News - Afghanistan
Addressing a sideline trilateral session between the U.S, Afghanistan and China at the UN's General Assembly in New York late Saturday Secretary of State John Kerry warned the international community that it would be a tragedy if they forgot about Afghanistan.
He called on the international community and on China to help the country end the war.
"It would be a tragedy to just turn around and walk away and abandon this effort," he said.
Kerry said there isn't a "bigger challenge in the world today that can't be addressed more effectively without China's help".
"So we welcome China's help particularly as a near neighbor and as a country that understands very very clearly the cross currents that are at stake in Afghanistan today."
"I urge all of you to keep Afghanistan among the highest development and security assistance priorities. We have won an amazing battle these last years to get to where we are," he said.
Meanwhile, China's Foreign Minister Wang Yi said that he understands that the Taliban and Kabul are eager to restart the peace process.
"As we understand it, the Afghan government and the Taliban share a desire to resume political discussions and it is China's hope that the other parties will come together to support and encourage this process and encourage the government and the Taliban to meet each other half way and to createnecessary conditions for the next round of discussions," he said.
"The International community needs to support Afghanistan in developing good relations with its neighbors and in that process it is very important that we support the efforts of Afghanistan and Pakistan to improve and develop their good neighborly relations so that it will contribute to a peaceful and stable regional environment."
Afghanistan's CEO Abdullah Abdullah meanwhile stressed the need for purposeful and broad-based peace talks.
He said both the government and the people will use all resources at their disposal to defend their national sovereignty.
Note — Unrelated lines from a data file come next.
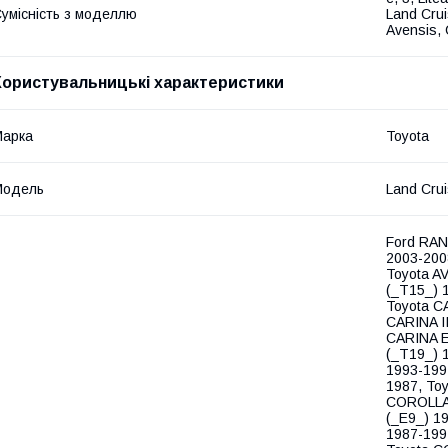
умісність з моделлю
Land Crui
Avensis, 
Користувальницькі характеристики
Марка
Toyota
Модель
Land Crui
Ford RAN
2003-200
Toyota A
(_T15_) 
Toyota CA
CARINA I
CARINA E
(_T19_) 
1993-199
1987, To
COROLLA 
(_E9_) 1
1987-199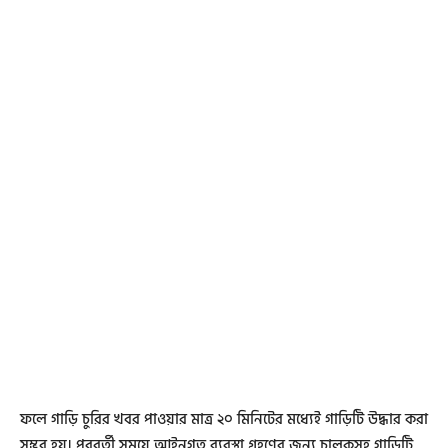
ফলে গাড়ি চুরির খবর পাওয়ার মাত্র ২০ মিনিটের মধ্যেই গাড়িটি উদ্ধার করা
সম্ভব হয়। পরবর্তী সময়ে আইনগত ব্যবস্থা গ্রহণের জন্য চালকসহ গাড়িটি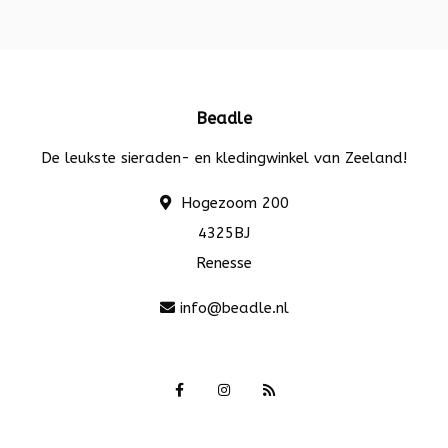
Beadle
De leukste sieraden- en kledingwinkel van Zeeland!
Hogezoom 200
4325BJ
Renesse
info@beadle.nl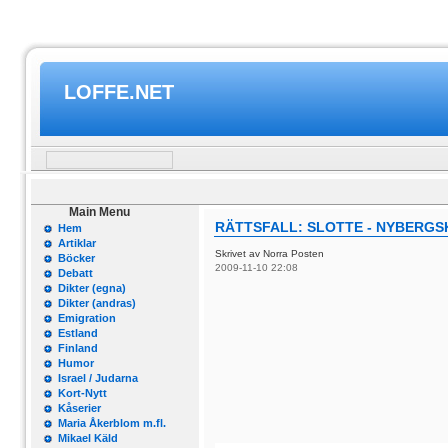
LOFFE.NET
Main Menu
RÄTTSFALL: SLOTTE - NYBERG
Hem
Artiklar
Skrivet av Norra Posten
Böcker
2009-11-10 22:08
Debatt
Dikter (egna)
Dikter (andras)
Emigration
Estland
Finland
Humor
Israel / Judarna
Kort-Nytt
Kåserier
Maria Åkerblom m.fl.
Mikael Käld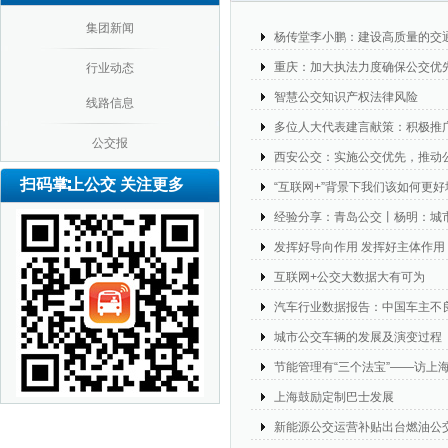
集团新闻
杨传堂李小鹏：建设高质量的交
重庆：加大执法力度确保公交优
行业动态
智慧公交知识产权法律风险
线路信息
多位人大代表建言献策：积极推
公交报
西安公交：实施公交优先，推动
扫码掌上公交 关注更多
“互联网+”背景下我们该如何更
经验分享：青岛公交丨杨明：城
发挥好导向作用 发挥好主体作用
互联网+公交大数据大有可为
汽车行业数据报告：中国车主不
城市公交车辆的发展及演变过程
节能管理有“三个法宝”——访上
上海鼓励定制巴士发展
新能源公交运营补贴出台燃油公交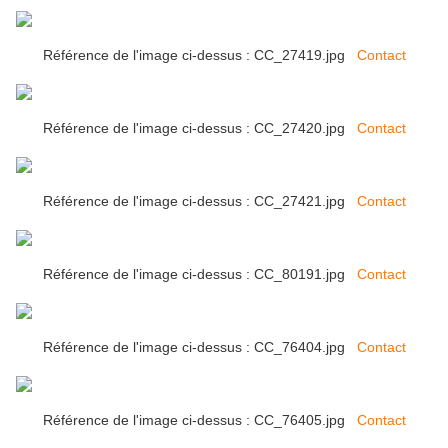
Référence de l'image ci-dessus : CC_27419.jpg
Contact
Référence de l'image ci-dessus : CC_27420.jpg
Contact
Référence de l'image ci-dessus : CC_27421.jpg
Contact
Référence de l'image ci-dessus : CC_80191.jpg
Contact
Référence de l'image ci-dessus : CC_76404.jpg
Contact
Référence de l'image ci-dessus : CC_76405.jpg
Contact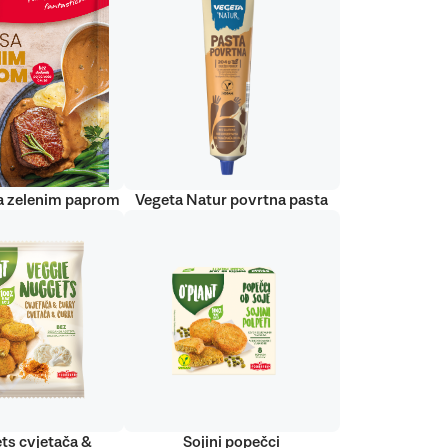
a zelenim paprom
Vegeta Natur povrtna pasta
ts cvjetača &
Sojini popečci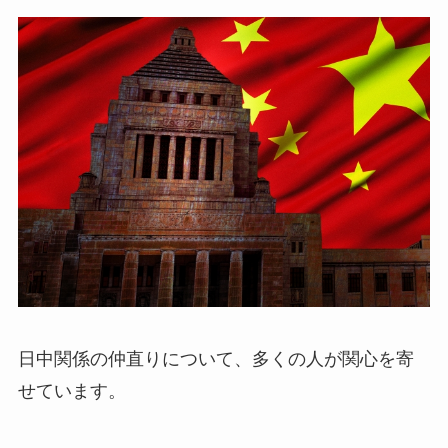
日中関係の仲直りについて、多くの人が関心を寄
せています。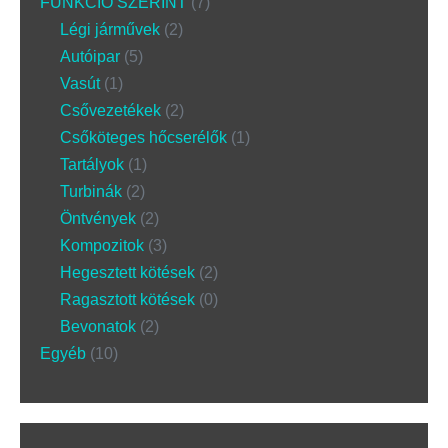
FUNKCIÓ SZERINT
7
Légi járművek
2
Autóipar
5
Vasút
1
Csővezetékek
2
Csőköteges hőcserélők
1
Tartályok
1
Turbinák
2
Öntvények
2
Kompozitok
3
Hegesztett kötések
2
Ragasztott kötések
0
Bevonatok
2
Egyéb
10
Abdullah said his message was clear and that "Afghanistan is committed to leading a genuine and inclusive peace process and that through closely monitoring developments on the ground the government will expect to see the dismantlement of terrorist outfits wherever they may exist and seize upon trust building and peace building."
"The lesson from Afghanistan is that we cannot allow radicals and terrorists to violently impose false brands that deny human rights, a legitimate order and popular aspirations – in the same manner no state should tolerate or facilitate the use of terror in their foreign or military objectives," he said.
He warned those harboring terrorists were playing with fire.
The focus of the meeting was on continued financial and military support to Afghanistan and on the war against terrorism.
Abdullah and his delegation also met with Federica Mogherin EU Foreign Policy Chief and with Nicholas Haysom, UN Special Envoy to Afghanistan.
Meanwhile, the young Afghan youth representative Ahmad Samir is expected to address the National Assembly on matters facing Afghan children later Sunday.
Abdullah will address the General Assembly on Thursday.